Because molar mass is expressed in grams per mole, the first conversion is always to grams. For example, if a solution contains 1,567 mg of NaCl in 1 L, multiply by the factor 1 g / 1,000 mg:
1,567 mg × (1 g / 1,000 mg) = 1.567 g
This simple unit‑cancellation confirms the correctness of the conversion.
The molar mass of a compound is the sum of the atomic weights of its constituent atoms. Sodium chloride, for instance, has a molar mass of 22.99 g/mol (Na) + 35.45 g/mol (Cl) = 58.44 g/mol. Using this value, convert the grams of NaCl to moles:
1.567 g NaCl × (1 mol NaCl / 58.44 g NaCl) = 0.027 mol NaCl
Finally, divide by the solution volume (1 L) to obtain the molarity:
0.027 mol / 1 L = 0.027 M NaCl
Because 1 mg/mL equals 1 g/L, you can skip the milligram‑to‑gram step when working with mg/mL. For example, a 15 mg/mL solution of magnesium chloride (MgCl₂) has a concentration of 15 g/L. Using the molar mass of MgCl₂ (95.21 g/mol), the molarity is:
15 g / 1 L × (1 mol / 95.21 g) = 0.16 M MgCl₂
For macromolecules such as proteins, the same approach applies.

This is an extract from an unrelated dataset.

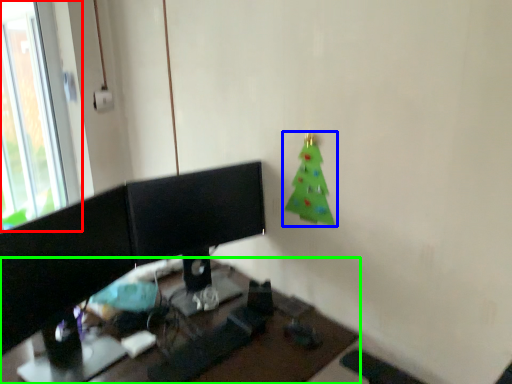 Question: Considering the real-world distances, which object is closest to window (highlighted by a red box)? christmas tree (highlighted by a blue box) or desk (highlighted by a green box).

Choices:
 (A) christmas tree
 (B) desk

Answer: (B) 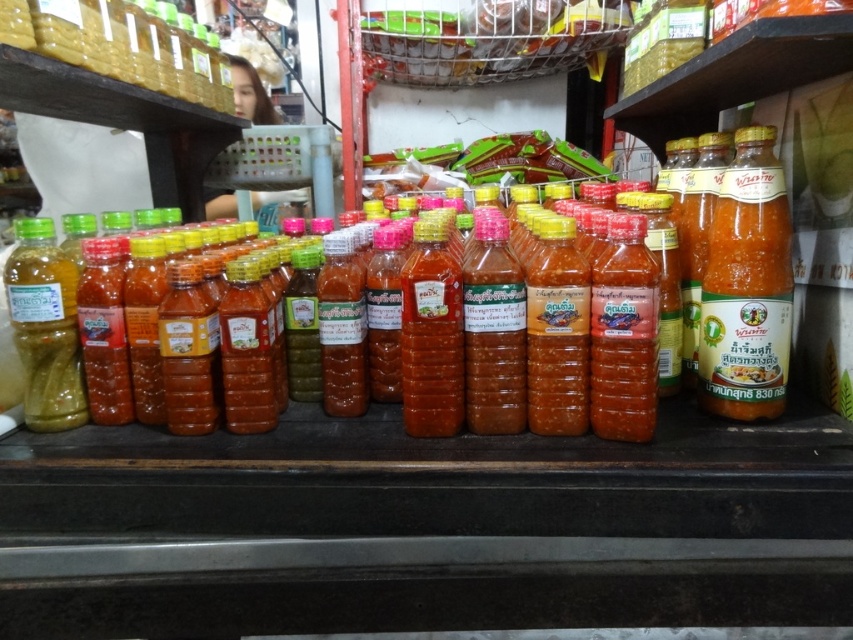 You are a customer in the store looking at the shelf. You want to find the translucent orange sauce at center. Which direction should you look from the point at coordinates point (747, 285)?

Proteinase K has a molecular weight of approximately 29,800 g/mol. A 25 mg/mL (25 g/L) solution yields:
25 g / 1 L × (1 mol / 29,800 g) = 8.4 × 10⁻⁴ M Proteinase K
These examples illustrate how mg/mL values translate to molarity, providing a useful reference for both small molecules and proteins.